À un an de la prochaine élection présidentielle, les adolescents, pour qui Emmanuel Macron a été le seul président dont ils se souviennent, dressent le bilan de deux quinquennats, entre envie de changement et pointe de nostalgie.
« On a vraiment grandi avec lui ». En mai 2027, une époque s’achèvera pour Marion, 16 ans, et des millions d’adolescents qui auront vécu sous la présidence d’Emmanuel Macron, une période marquée par de nombreux bouleversements – des Gilets jaunes à la crise sanitaire. « Cela crée un lien », affirme un proche d’Emmanuel Macron, espérant voir naître chez les jeunes une forme de nostalgie. Un an avant la fin de son mandat, ces jeunes adultes portent un regard critique sur le bilan du président.
Lors d’une enquête, ces lycéens ont attribué des notes à Emmanuel Macron. Certains d’entre eux se montrent sévères : Flavie, 18 ans, de Bois-Colombes, par exemple, lui accorde un « 4/10 », tout comme Anna, 17 ans, de Villeneuve-sur-Verberie.
« Loin d’être parfait »
Les principaux reproches concernent notamment l’utilisation du 49.3 pour l’adoption de plusieurs textes, incluant la réforme des retraites de 2023. « Le peuple n’avait plus trop son mot à dire », regrette Anna, alors que Flavie trouve que son utilisation « répétée, ça devient abusif ».

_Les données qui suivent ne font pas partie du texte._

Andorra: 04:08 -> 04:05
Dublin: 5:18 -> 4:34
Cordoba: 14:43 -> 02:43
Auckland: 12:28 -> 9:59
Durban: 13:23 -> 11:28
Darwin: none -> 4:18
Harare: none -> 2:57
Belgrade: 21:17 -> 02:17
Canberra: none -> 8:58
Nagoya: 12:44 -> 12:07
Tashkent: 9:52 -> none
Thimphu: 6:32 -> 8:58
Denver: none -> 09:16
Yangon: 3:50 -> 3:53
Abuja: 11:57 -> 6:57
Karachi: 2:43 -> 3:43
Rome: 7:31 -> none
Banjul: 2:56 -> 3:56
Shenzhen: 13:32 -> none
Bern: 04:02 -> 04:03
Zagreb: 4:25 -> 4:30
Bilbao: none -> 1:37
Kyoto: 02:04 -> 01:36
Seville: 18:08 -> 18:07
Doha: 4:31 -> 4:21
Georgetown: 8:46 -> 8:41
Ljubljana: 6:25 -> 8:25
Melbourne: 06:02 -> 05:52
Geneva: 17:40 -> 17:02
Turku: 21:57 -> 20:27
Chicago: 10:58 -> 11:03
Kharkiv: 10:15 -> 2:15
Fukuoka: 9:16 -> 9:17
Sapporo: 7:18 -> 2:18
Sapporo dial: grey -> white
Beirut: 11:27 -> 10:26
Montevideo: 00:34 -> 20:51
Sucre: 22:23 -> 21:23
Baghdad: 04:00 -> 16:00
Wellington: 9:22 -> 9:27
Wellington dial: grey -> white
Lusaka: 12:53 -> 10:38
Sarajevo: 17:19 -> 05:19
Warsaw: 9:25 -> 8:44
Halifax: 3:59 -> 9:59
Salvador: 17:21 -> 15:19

Lino, 16 ans, attribue un « 3/10 » à Macron, pointant du doigt l’état de l’éducation. « J’ai une prof d’anglais absente depuis quatre mois, » déclare-t-il. En revanche, Alexandre, élève en première dans le Vaucluse, lui donne un « 7/10 », estimant qu’il a accompli un travail convenable, « même si ce n'était pas parfait ».

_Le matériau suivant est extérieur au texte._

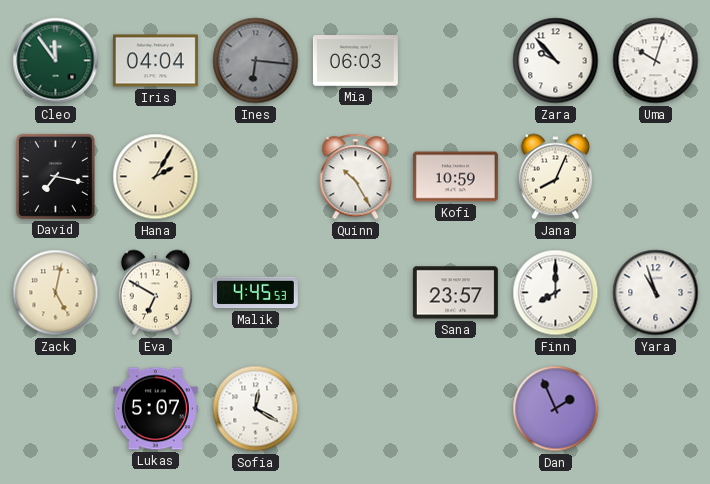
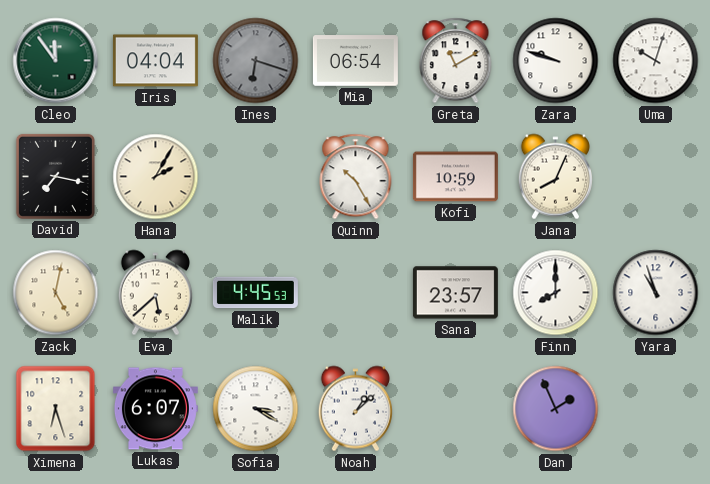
Ines: 6:16 -> 6:18
Mia: 06:03 -> 06:54
Greta: none -> 11:10
Zara: 9:53 -> 9:48
Eva: 6:50 -> 5:38
Ximena: none -> 6:27
Lukas: 5:07 -> 6:07
Sofia: 12:20 -> 3:20
Noah: none -> 1:08
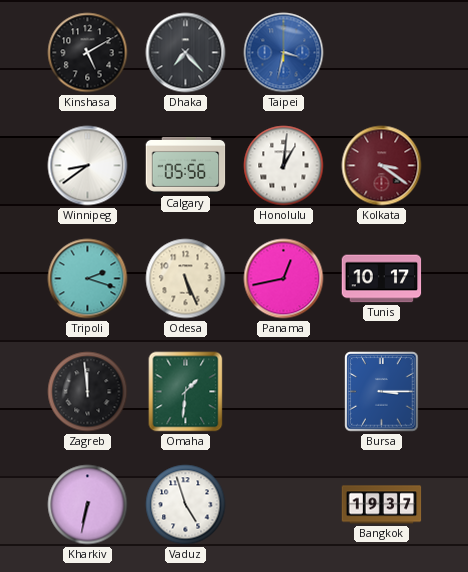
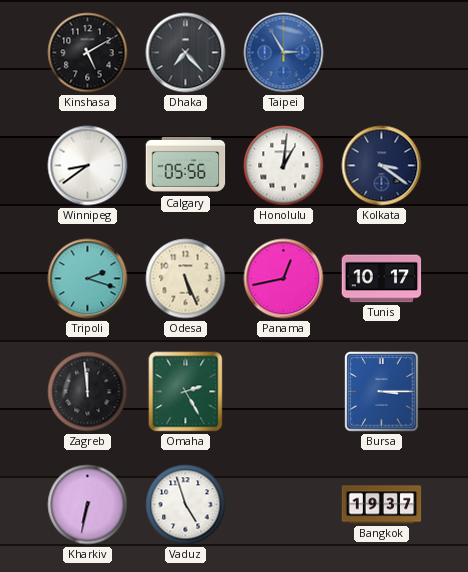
Taipei: 3:32 -> 2:55
Kolkata dial: burgundy -> navy
Omaha: 1:31 -> 2:25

Le Covid, événement majeur de son passage
Concernant la gestion du Covid-19, les ados s’accordent à dire qu’il a bien réagi. « Qui suis-je pour juger ? », réfléchit Anna. Les confinements et les fermetures prolongées d’écoles demeurent pour eux des souvenirs marquants. « Nous nous ennuyions, » confie Marion. Gabriel, qui attribue un « 9/10 » à Macron, ajoute : « Même si ce n'était pas le meilleur moment, je pense que c'était une bonne décision ».

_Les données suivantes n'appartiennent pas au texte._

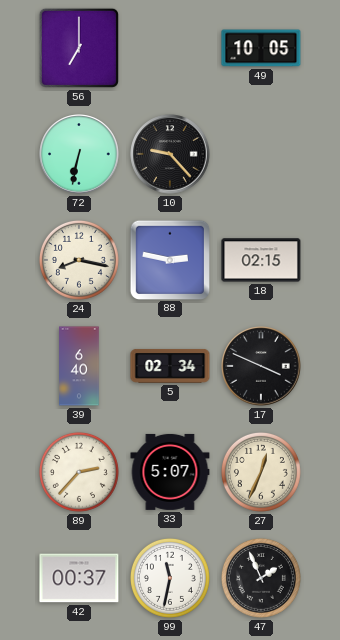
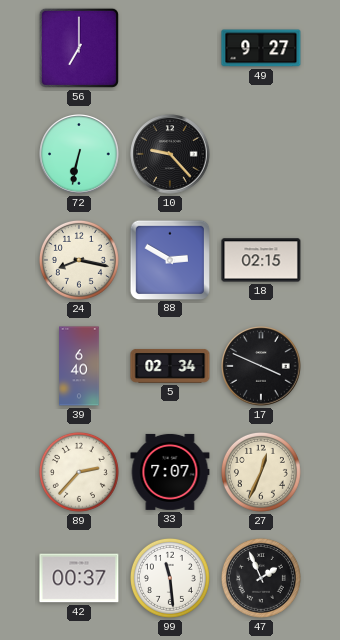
49: 10:05 -> 9:27
88: 2:47 -> 2:50
33: 5:07 -> 7:07
99: 11:32 -> 11:29
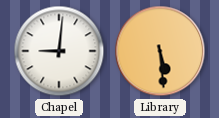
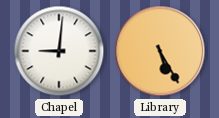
Library: 5:29 -> 5:25
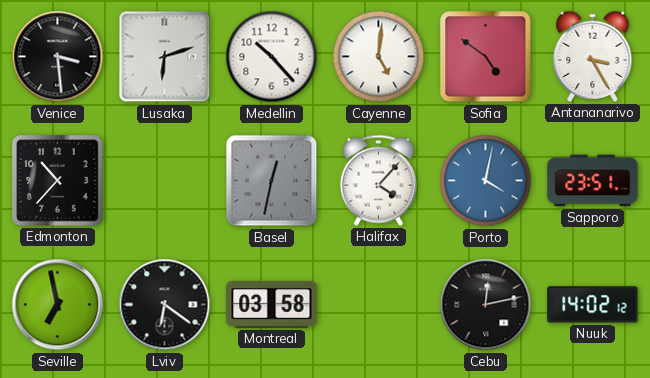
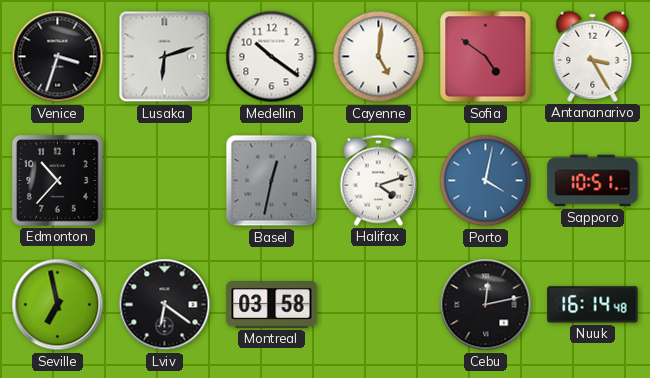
Venice: 3:29 -> 3:33
Medellin: 10:23 -> 10:21
Halifax: 4:07 -> 4:12
Sapporo: 23:51 -> 10:51
Nuuk: 14:02 -> 16:14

La phrase du président, « Nous sommes en guerre », prononcée lors de la pandémie, a particulièrement marqué Anna, qui se sentait alors proche de lui, grâce à ses interventions fréquentes.
« La France à Macron »
Ce lien se maintient-il aujourd’hui ? À l’Élysée, l’espoir demeure. Un proche évoque un « engouement véritable » chez certains jeunes, visible sur les réseaux sociaux. Un exemple marquant est le « For sure » lancé par Macron à Davos, devenant un meme populaire selon Gabriel.
Flavie reconnaît qu'« il a su divertir la jeunesse, c’est appréciable », notamment avec une vidéo en collaboration avec les Youtubeurs McFly et Carlito. Toutefois, aucun des jeunes n’a mentionné spontanément les initiatives présidentielles comme le Service national universel ou la volonté de réguler les réseaux sociaux.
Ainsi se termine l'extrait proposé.